A full, Harvest Moon week reminds me of my favorite Moon shines… As a kid growing up during the 1960s and the Moon Race with the Soviet Union, I have no memories of not owning a telescope and looking at the Moon. Over the decades, there are some favorite memories about Moon lore and fact, which I share:

The Moon changes by the hour. The shadows along the terminator— the line between day and night—are always an interplay of detail. After an hour, a mountain peak might appear out of the blackness.

I’ve seen dozens of Lunar Eclipses, and as beautiful as they are, what I remember best are the people and places shared with my best friends on Earth—amateur astronomers!

Moon is not a “four letter” word, though serious stargazers complain that the moonlight washes out nebulae, galaxies and other deep sky wonders. But the Moon is the best place to learn how to use a telescope, using a chart to identify features, maybe making sketches or
photographs.

Moon features are fun to learn and have lots of history from the lunar cartographers who named them. The dark “seas” are named in Latin, i.e. Mare Crisium is the Sea of Crisis; Oceanus Procellarum, the Ocean of Storms; Sinus Iridium, Bay of Rainbows; and Mare Nectaris, the Sea of Nectar (imagine that!) Craters are named after history’s scientists with a few great leaders and politicians (Copernicus, Tycho and Caesar).

Moon is the name of Earth’s moon.
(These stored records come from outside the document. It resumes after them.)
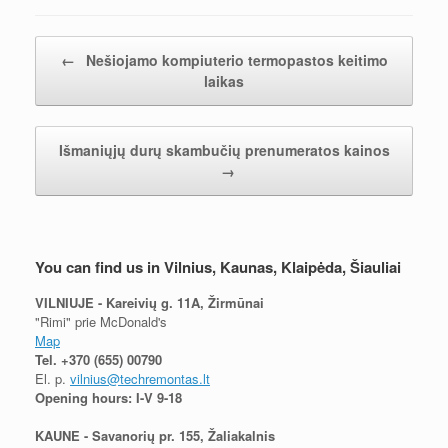
Post navigation
←
Nešiojamo kompiuterio termopastos keitimo
laikas
Išmaniųjų durų skambučių prenumeratos kainos
→
You can find us in Vilnius, Kaunas, Klaipėda, Šiauliai
VILNIUJE - Kareivių g. 11A, Žirmūnai
"Rimi" prie McDonald's
Map
Tel.
+370 (655) 00790
El. p.
vilnius@techremontas.lt
Opening hours: I-V 9-18
KAUNE - Savanorių pr. 155, Žaliakalnis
Which I find strange. It doesn’t have a proper noun name, like Phobos of Mars, Titan of Saturn and all the moons of Uranus named after Shakespeare characters (like Puck and Miranda).

Most of the time our natural satellite is seen written in a lower-case moon, not the proper pronoun, capital “M” Moon. The Romans called it Luna. To the Greeks it is Selene, and the ancient Egyptians called it Isis.

I’ve had the privilege of twice interviewing the late Apollo 16 moonwalker John Young, a space hero of mine. He told me during a media interview that moon dust smelled like gunpowder and made his skin itchy, like fiberglass. That makes sense as the Moon’s pock-marked surface is the result of millions impacts with cosmic debris, including billions of years of constant bombardment by micrometeorites—space dust. Under a microscope, moon dust is tiny, pointed shards of rock.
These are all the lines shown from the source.